The first in this series of kits is now in my listening room. It will be auditioned over the next few days.







This is the MX 1.5, a single fold transmission line designed by Scott Lindgren for the Motus 8-9" woofer and the LD25X in the waveguide. Al has done 2 different crossovers and parts for both will be included. Dimensions are (WDH) 10.5" X 15" X 39.5".

Next will be the MX 1 which uses the same 2 drivers but in a standmount slot ported configuration.

The thrid design will be the MX 3.5, a 3-way using the Motus in the TL, the VWR126X as a mid and the stock LD25X tweeter.

Details to follow.

Bob


----------



## Mike P.

Oh yes, the Motus and the LD25X. Please post your impressions of the MX 1.5.


----------



## Creative Sound

Mike P. said:


> Oh yes, the Motus and the LD25X. Please post your impressions of the MX 1.5.


The easy things to comment on are the following:

Transmission line bass done correctly is super accurate and will not appeal to those who like thump and boom. Tuned to 26Hz there is a level of clarity which apparently is only surpassed by the right horn loaded bass (which I have never heard).

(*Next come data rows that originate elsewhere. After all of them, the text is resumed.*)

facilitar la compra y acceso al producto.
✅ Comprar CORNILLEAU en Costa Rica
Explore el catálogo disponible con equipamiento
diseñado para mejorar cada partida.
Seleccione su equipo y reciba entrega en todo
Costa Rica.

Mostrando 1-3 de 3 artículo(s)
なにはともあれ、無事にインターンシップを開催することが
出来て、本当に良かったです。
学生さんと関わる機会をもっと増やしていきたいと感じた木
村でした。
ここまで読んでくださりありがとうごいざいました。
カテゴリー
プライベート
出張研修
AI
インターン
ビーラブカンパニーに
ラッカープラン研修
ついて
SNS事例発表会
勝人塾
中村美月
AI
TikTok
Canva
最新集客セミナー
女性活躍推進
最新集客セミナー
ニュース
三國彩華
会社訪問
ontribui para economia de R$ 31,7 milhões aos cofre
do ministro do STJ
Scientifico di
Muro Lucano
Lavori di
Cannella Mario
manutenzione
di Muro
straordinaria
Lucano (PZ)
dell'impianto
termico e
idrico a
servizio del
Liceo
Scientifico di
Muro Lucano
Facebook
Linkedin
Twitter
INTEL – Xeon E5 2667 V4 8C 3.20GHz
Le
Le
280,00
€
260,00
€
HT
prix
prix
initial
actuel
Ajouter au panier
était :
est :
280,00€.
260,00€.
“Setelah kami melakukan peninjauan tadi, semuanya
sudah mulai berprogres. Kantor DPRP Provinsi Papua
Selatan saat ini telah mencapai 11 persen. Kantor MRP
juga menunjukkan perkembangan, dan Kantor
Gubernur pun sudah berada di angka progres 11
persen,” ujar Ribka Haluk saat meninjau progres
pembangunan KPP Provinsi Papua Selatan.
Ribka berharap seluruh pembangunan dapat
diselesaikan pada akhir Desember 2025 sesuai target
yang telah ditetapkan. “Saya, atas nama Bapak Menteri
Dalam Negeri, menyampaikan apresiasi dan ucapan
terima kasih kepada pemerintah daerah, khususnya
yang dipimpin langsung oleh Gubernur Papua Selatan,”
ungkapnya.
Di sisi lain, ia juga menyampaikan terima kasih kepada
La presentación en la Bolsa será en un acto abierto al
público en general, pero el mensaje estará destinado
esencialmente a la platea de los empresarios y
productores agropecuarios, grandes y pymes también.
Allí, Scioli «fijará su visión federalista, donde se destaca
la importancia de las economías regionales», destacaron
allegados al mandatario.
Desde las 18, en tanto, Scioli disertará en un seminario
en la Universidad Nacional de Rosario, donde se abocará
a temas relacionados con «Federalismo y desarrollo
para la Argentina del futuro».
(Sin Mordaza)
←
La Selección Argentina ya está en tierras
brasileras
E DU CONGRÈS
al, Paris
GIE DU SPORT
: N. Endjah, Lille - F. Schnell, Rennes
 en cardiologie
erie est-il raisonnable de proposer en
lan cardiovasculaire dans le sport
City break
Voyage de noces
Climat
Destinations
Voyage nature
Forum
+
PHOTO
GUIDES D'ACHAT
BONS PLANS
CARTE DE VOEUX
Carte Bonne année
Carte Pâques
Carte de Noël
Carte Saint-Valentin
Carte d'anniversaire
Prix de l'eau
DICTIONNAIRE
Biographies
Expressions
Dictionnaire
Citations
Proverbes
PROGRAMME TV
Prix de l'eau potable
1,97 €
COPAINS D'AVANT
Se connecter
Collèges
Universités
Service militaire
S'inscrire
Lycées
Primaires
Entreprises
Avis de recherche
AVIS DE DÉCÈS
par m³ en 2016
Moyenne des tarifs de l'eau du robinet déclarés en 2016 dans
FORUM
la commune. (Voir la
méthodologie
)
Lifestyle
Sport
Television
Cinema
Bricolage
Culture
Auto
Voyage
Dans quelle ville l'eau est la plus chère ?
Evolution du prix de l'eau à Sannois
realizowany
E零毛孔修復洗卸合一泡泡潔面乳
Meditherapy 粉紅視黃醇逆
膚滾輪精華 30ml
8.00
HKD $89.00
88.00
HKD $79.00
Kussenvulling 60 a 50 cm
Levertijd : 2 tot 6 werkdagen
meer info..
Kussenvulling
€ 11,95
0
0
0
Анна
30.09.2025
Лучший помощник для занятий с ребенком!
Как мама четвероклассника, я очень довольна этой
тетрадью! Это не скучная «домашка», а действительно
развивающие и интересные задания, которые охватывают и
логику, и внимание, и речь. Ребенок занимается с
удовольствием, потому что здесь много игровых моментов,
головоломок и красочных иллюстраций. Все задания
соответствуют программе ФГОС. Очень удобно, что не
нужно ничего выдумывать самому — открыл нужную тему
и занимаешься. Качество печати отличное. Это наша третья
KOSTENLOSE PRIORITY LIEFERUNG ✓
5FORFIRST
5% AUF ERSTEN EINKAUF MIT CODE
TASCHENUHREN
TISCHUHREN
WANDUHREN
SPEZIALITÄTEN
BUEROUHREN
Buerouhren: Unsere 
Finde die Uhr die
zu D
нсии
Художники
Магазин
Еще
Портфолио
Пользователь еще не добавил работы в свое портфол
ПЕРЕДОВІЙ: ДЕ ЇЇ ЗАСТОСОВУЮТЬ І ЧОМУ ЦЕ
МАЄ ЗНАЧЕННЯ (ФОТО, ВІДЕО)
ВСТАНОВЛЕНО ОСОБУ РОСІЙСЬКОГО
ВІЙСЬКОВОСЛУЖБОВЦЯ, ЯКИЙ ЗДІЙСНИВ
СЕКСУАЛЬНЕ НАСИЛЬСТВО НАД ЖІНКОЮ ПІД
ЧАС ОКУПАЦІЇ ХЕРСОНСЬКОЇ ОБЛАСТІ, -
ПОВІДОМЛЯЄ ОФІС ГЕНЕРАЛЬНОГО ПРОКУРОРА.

The dispersion pattern created by the wave guide is very wide and virtually flat to almost 15K even at 40 degrees off axis.

The mid range is exceptional and I'm waiting to see if the 3 way will be even better. Stay tuned.

It appears that more expensive wiring and crossover parts may make great improvements so we will continue to develop.

Starting on documentation tomorrow.

Bob


----------